EMS17 Electroacoustic Music Studies Conference

Nagoya City University: 4-8 September 2017 decorative dots

EMS17 Conference Theme:
Communication in/through Electroacoustic Music.

Venues decorative dots

Nagoya City University, School of Architecture and Design (Kita-chikusa campus)
*Big Lecture Room (capacity of 250 persons)

Main Theme decorative dots

The conference theme considers cultural/intercultural communication in/through electroacoustic music. Communication is possible among people who share certain common bases such as language, logic, sense, perception, listening contexts, etc. What are the common bases for electroacoustic music? How are these manifested in intercultural situations? Topics concerning technical application within electroacoustic music regarding communication systems such as interaction, telematics, SNS etc. are also welcomed.
Other paper themes are welcome concerning any topics within the field of electroacoustic music studies. For example, presentations can be given on research on electroacoustic music history, aesthetics, analysis of a piece, social aspects, terminology, taxonomy, sound ecology, genres and styles, pedagogy, research trends, etc.

Keynote Speech
To be announced

Conference Co-Chairs
Mikako Mizuno
JSSA (Japanese Society of Sonic Arts)

Steering Committee
Marc Battier
Leigh Landy
Daniel Teruggi


The conference is also open to other topics relevant to the history and/or contemporary practice of electroacoustic music. We encourage the submission of papers relating to any aspect of the field, including but not limited to analysis, perception, listening, terminology, composition, performance, cultural issues and education.

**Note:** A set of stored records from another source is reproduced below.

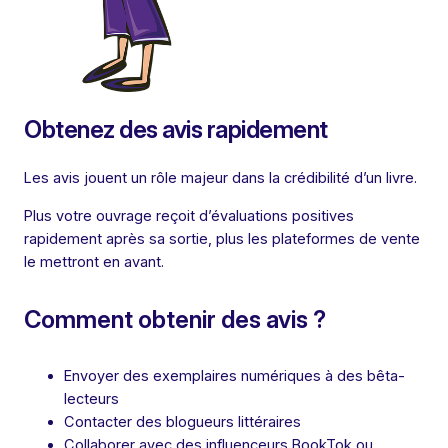
Obtenez des avis rapidement
Les avis jouent un rôle majeur dans la crédibilité d’un livre.
Plus votre ouvrage reçoit d’évaluations positives
rapidement après sa sortie, plus les plateformes de vente
le mettront en avant.
Comment obtenir des avis ?
Envoyer des exemplaires numériques à des bêta-
lecteurs
Contacter des blogueurs littéraires
Collaborer avec des influenceurs BookTok ou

– What types of discourse are relevant to electroacoustic works?
– Which analytical methods are currently being developed?
– Can one adapt existent analytical methods of music to electroacoustic works, many of which involve no prescriptive notation?
– How can we further develop the field of study of electroacoustic musics?

Transcription and representation of sound, new audio-visual tools:
– How are analytical tools being produced and disseminated in the community?
– Which means are available for communicating this sonic art form through symbolic and graphic representations?
– Does the study of electroacoustic musics require specifically designed tools or can it take advantage of methods conceived for other musics?

Taxonomy, terminology – ‘meaningful’ units of music description:
– Which systems of classification are in use or should be developed?
– How can we become more consistent in our use of terminology in a field as dynamic as electroacoustic music?

Real-time music making:
– How can live performance/composition strategies be analysed?
– What is ‘live’ electronic music?

Performance, presentation, dissemination:
– What is the ‘work’?
– New presentation spaces, technologies.
– Aesthetical and musical issues raised by Internet communities, group compositions, telematics and performances.

Listening, Intention-Reception
– Issues of perception and interpretation.
– How do the composer’s intentions relate to what is perceived?

Semiotics/semiology, ‘meaning’:
– What (and how) do different electroacoustic music genres express?

Soundscape, sound ecology:
– Analytical tools for the understanding of soundscapes.
– New approaches to sound ecology, sonification, sound environment.

Genres/styles, ‘languages’:
– Questions of unity, diversity, plurality, multicultural resources, polystyle, hybridisation, ‘local music

Gender issues:
– Have gender balances shifted since the early days?
– The relationship between technology/electroacoustic music and gender.
– Unrecognised contributions: revising history.

Research on history of electroacoustic music:
– Research on historical documentation.
– Studies on the genesis, development and activities of private and public studios.
– How can and should we revise history?

Socio-cultural issues:
– What are the socio-cultural ramifications of electroacoustic music?

– Curriculum design.
– Balance between theory and practice, general and specific approaches.
– Real-time and interaction versus fixed medium and studio techniques.
– Teaching material: how to select it, and language issues.

Paper Submission decorative dots

Abstract submission guidelines:
A submission should consist of a zipped folder containing:
– The paper abstract in English (maximum 1,500 words), headed with author name(s), organization affiliation (if any), contact address, telephone, and email address in PDF;
– A curriculum vitae (2 pages maximum) in PDF;
– A list of publications (2 pages maximum) in PDF;
– A brief bio (150 words) in PDF.

Submission are to be made directly by email to ems17@ems-network.org

The abstract should be ready for publication if the paper is accepted. A program containing the paper abstracts will be made available on the EMS website (www.ems-network.org) and distributed at the conference.

Submissions from students and early-career postdoctoral researchers are particularly encouraged.

Paper presentation guidelines:
Each paper presentation will be 30 minutes (including a 5 minute question period).
Papers are to be given in English.

Standard presentation equipment will be provided including a video projector, CD/DVD player and stereo sound system.